Action item ▸ Within the entries below, every line containing "сентябрдан" is to be copied.

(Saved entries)
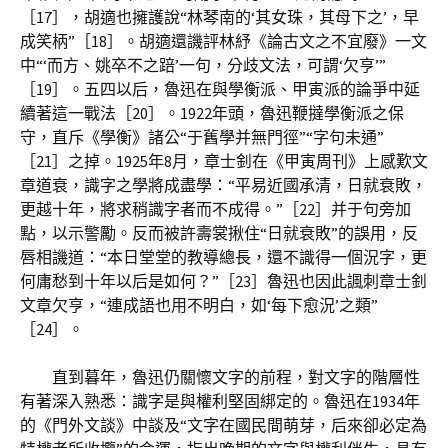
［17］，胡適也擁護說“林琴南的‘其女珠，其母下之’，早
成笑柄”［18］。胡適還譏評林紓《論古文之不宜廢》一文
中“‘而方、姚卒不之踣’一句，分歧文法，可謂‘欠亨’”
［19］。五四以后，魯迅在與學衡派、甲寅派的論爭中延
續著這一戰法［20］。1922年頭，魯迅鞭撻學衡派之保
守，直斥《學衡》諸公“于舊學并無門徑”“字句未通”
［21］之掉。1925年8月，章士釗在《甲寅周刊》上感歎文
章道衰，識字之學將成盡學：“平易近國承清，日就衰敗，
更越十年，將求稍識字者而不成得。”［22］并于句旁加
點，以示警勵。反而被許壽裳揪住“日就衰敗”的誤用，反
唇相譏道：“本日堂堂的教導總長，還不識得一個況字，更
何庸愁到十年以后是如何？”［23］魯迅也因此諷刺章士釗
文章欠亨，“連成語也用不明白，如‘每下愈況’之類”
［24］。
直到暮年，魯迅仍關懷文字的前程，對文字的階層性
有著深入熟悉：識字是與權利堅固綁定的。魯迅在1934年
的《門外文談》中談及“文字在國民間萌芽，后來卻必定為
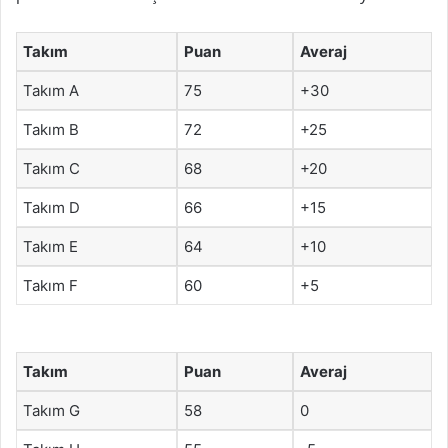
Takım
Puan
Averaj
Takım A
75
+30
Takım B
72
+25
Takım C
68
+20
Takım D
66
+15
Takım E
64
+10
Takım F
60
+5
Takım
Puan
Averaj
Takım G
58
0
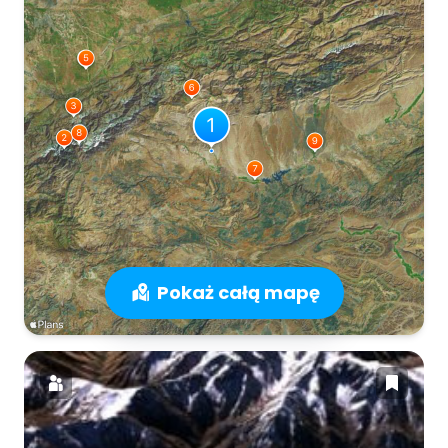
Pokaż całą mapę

--

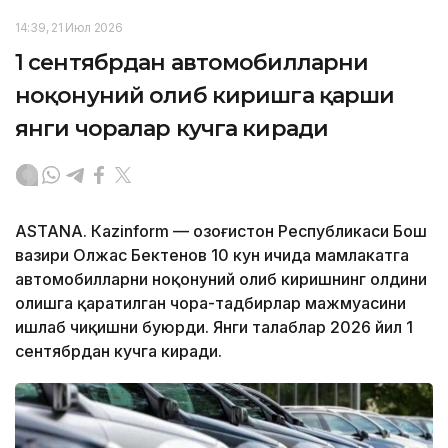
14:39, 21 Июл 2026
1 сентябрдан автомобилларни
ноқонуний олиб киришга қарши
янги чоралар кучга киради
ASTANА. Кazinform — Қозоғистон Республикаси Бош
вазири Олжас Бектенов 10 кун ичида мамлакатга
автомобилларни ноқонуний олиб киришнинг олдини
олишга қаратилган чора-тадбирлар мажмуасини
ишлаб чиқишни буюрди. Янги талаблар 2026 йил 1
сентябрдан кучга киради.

Solved problem ▸
1 сентябрдан автомобилларни
сентябрдан кучга киради.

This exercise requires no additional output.